赤い狼 壱





「だから運転手が居んだよ。《SINE》専属の運転手が。」




耳を澄ませて聞いてみたけどやっぱり運転手って聞こえた。


聞こえたけど《SINE》専属ってなんだよこの野郎。ちくしょう、カッコいいじゃないか。




「専属って隼人たち、どこのボンボン!?」



「あ?俺の親、IT会社の社長。」



「ふぅ~…んっ!?」



「うぉあ!?お前、納得し始めて驚くの止めろ!ビックリしちまったじゃねぇか。」




目を鋭くさせて睨んでくる隼人から目線を外す。



ちょ、マジかよ。スクープじゃん!!会社!会社の社長だってよ!しかもIT会社の!


それってカッコいい。塚、隼人は思い切りお金持ちのボンボンだったんだね。




悔しいなー、と顔を歪める。


でも、お金持ちも大変だもんな。
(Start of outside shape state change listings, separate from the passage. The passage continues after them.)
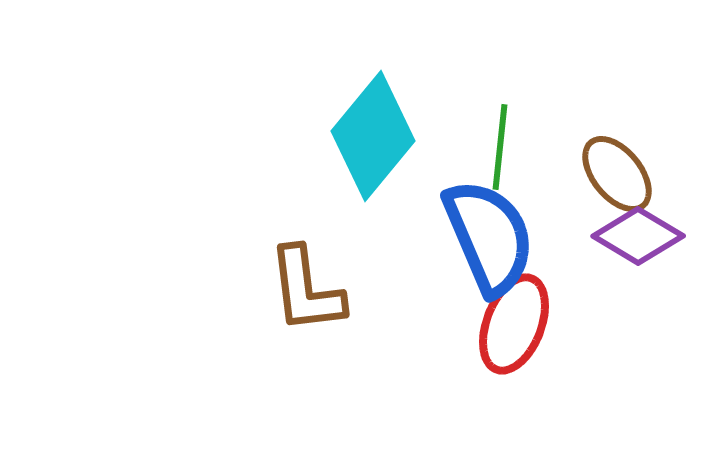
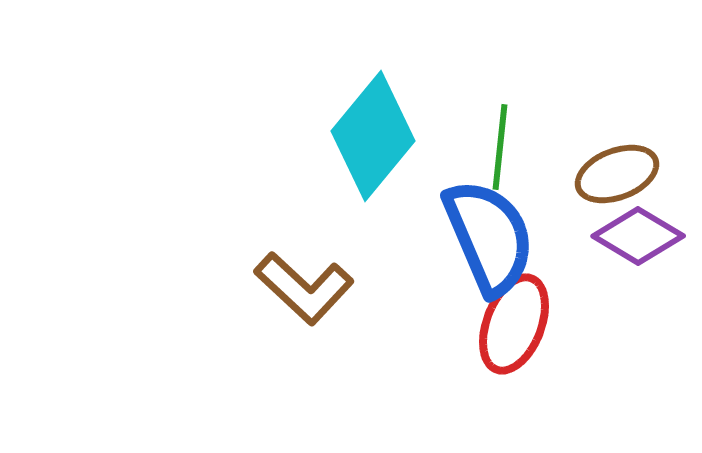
brown ellipse: rotated 72 degrees counterclockwise
brown L-shape: moved 2 px left, 2 px up; rotated 40 degrees counterclockwise
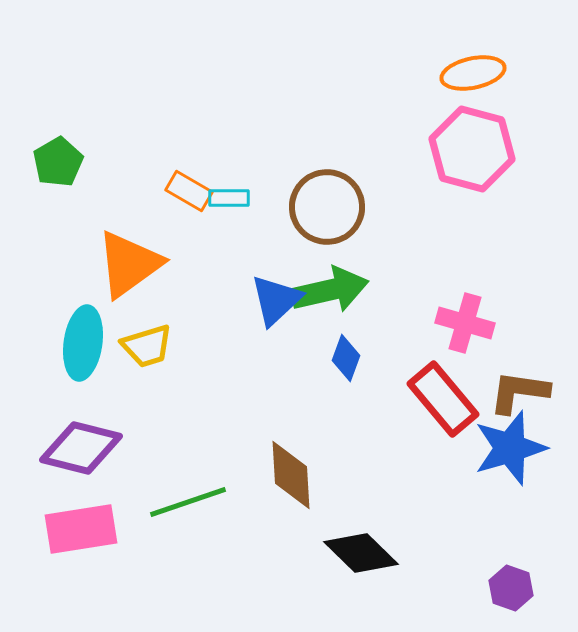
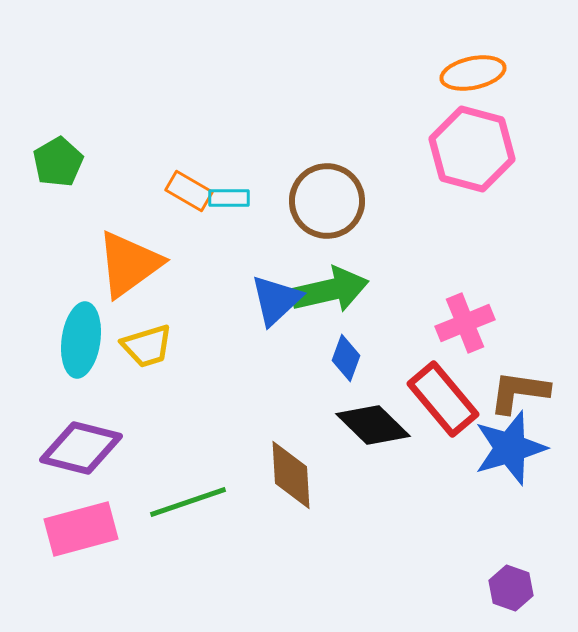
brown circle: moved 6 px up
pink cross: rotated 38 degrees counterclockwise
cyan ellipse: moved 2 px left, 3 px up
pink rectangle: rotated 6 degrees counterclockwise
black diamond: moved 12 px right, 128 px up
たぶんそれは私が一番分かってると思う。



悲しいことに。



運転手とか懐かしいな、と目を細める。


そんな時代が私にも、確かにあった。




「稚春?」




ハッ。




「な、何?」



「何か懐かしい事でも思い出してたのか?」




思い出してるって顔してたぞ、と隼人が笑う。


よく分かったな。超能力でも使ったのかよ。